Work to be completed:
Would you copy out the following entries exactly, without any of the pictures?

The input:
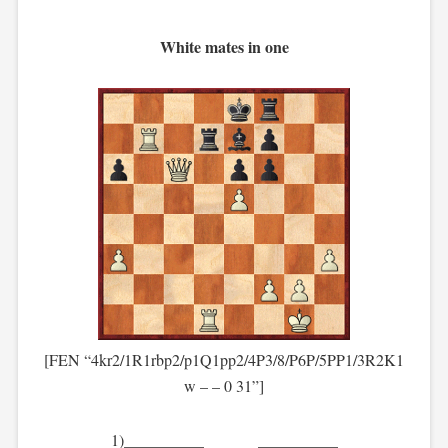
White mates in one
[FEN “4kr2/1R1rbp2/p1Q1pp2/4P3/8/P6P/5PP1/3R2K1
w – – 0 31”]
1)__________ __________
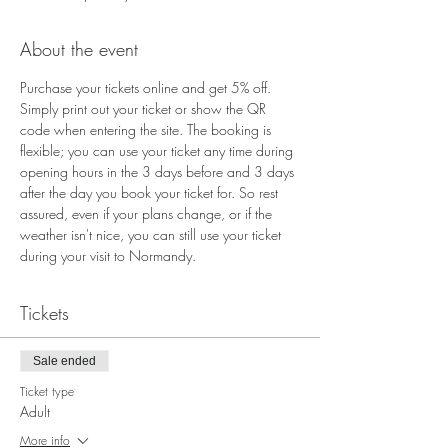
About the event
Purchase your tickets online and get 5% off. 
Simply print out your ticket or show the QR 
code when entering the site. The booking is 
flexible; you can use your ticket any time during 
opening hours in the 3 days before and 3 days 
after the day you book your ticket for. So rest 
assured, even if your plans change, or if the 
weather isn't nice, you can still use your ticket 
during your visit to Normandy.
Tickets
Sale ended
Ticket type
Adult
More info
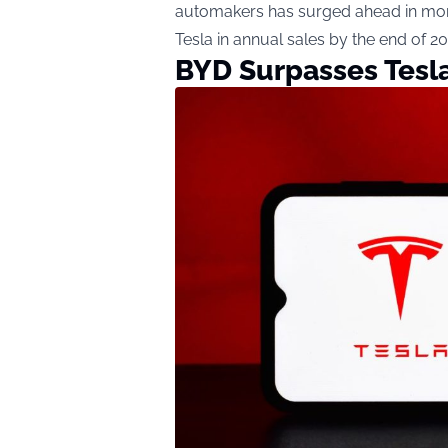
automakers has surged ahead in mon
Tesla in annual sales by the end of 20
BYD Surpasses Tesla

Final answer:
White mates in one
[FEN “4kr2/1R1rbp2/p1Q1pp2/4P3/8/P6P/5PP1/3R2K1
w – – 0 31”]
1)__________ __________
About the event
Purchase your tickets online and get 5% off. 
Simply print out your ticket or show the QR 
code when entering the site. The booking is 
flexible; you can use your ticket any time during 
opening hours in the 3 days before and 3 days 
after the day you book your ticket for. So rest 
assured, even if your plans change, or if the 
weather isn't nice, you can still use your ticket 
during your visit to Normandy.
Tickets
Sale ended
Ticket type
Adult
More info
automakers has surged ahead in mon
Tesla in annual sales by the end of 20
BYD Surpasses Tesla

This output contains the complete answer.